How would you describe the sound and style of your music?

My music aims to shift how people feel. I want listeners to find something emotional and memorable — whether it’s joy, longing or reflection. I see my work as versatile: one day I might lean into jazz, another day into highlife or hip-hop. But I’m most drawn to calm, soulful sounds because that’s how I create when I’m relaxed in the studio.

You worked on After Midnight for three years. How did you change during that time?

Patience became essential. With a 17-track project, creative blocks are inevitable, and sometimes a song that could have been finished in a day took weeks. I learned to resist external pressure and let the project mature. I also accepted that focusing so intensely would cost me relationships — people drifted away, and I had to allow that to happen.

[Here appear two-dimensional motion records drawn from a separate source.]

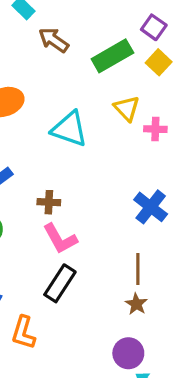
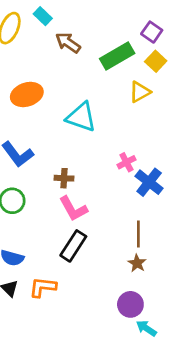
yellow triangle: (127, 108) -> (140, 92), moved, turned 45
pink cross: (155, 129) -> (126, 162), moved, turned -30
orange L-shape: (23, 333) -> (43, 287), turned 80

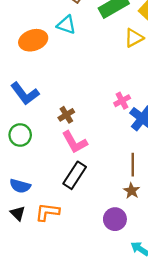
cyan triangle: (81, 117) -> (66, 25), moved, size x0.7
brown cross: (64, 178) -> (66, 115), turned -35
purple circle: (130, 304) -> (115, 219), moved

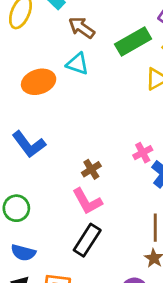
brown cross: (66, 115) -> (91, 169), moved
green circle: (20, 135) -> (16, 208), moved

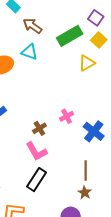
pink cross: (143, 153) -> (67, 116), moved

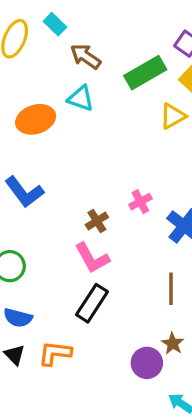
brown star: (85, 193) -> (173, 344), moved

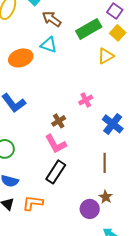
pink cross: (140, 202) -> (86, 100), moved

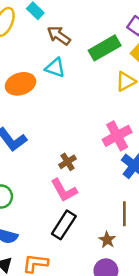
pink cross: (86, 100) -> (117, 136), moved, size x1.6
brown star: (106, 197) -> (107, 240), moved

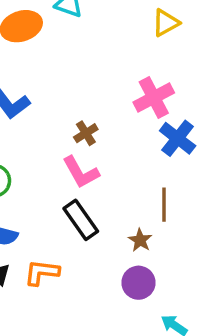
black rectangle: (64, 225) -> (81, 220), turned -68

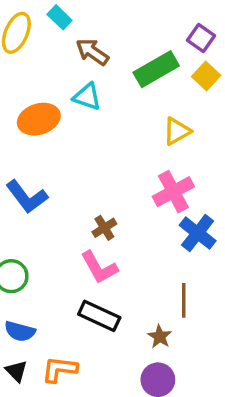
yellow triangle: (166, 23) -> (177, 131), moved
black rectangle: (81, 220) -> (99, 316), turned -30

Why is the album titled After Midnight?

I’ve been creating at night since 2019. Evening sessions clear my head: fewer distractions, dim lights, sometimes a single candle. That solitude helps me imagine and perform the lyrics with greater honesty than daytime sessions, which can feel busy and distracting.

Why include songs like “no one,” “is it worth it?” and “hallelujah” as motivational records?

I write lyrics that can read like uplifting messages even off the mic. “No one” is about confidence, “hallelujah” offers inspiration and “Is It Worth It?” wrestles with existential questions. Those tracks reflect my experiences and the kinds of thoughts listeners often feel but don’t voice — and when they hear them, they connect.


Why sample your father’s “Nanka Ebeye Den” on “y2k luv”?

I was making a song with Omar Sterling and wanted an old-school hip-hop vibe that would trigger nostalgia. Sampling a classic from my father felt authentic and meaningful — it gave the track a familiar warmth that matched the song’s tone.

Which songs from your EP Seed were inspired by Sterling?

The intro, “Joy and Happiness,” and the outro, “The Journey,” were where I first experimented with rap influences inspired by Omar Sterling’s style.

Who would you love to collaborate with next?

I’d love to work with Dave from the U.K. — I think our styles would blend beautifully. Among female artists, Jorja Smith and Doechii are on my wish list; SZA would also be incredible.

What’s been the biggest “pinch me” moment so far?

Hearing the album at midnight during the Ghana listening event felt surreal. After three years of work, releasing the project and hearing it back-to-back for the first time was a dream realized.

What’s next for you this year and into 2026?

We have several music videos planned and tour dates in the works. With 17 songs on the record, there’s a lot more to share — and many listeners who’ve yet to discover the project.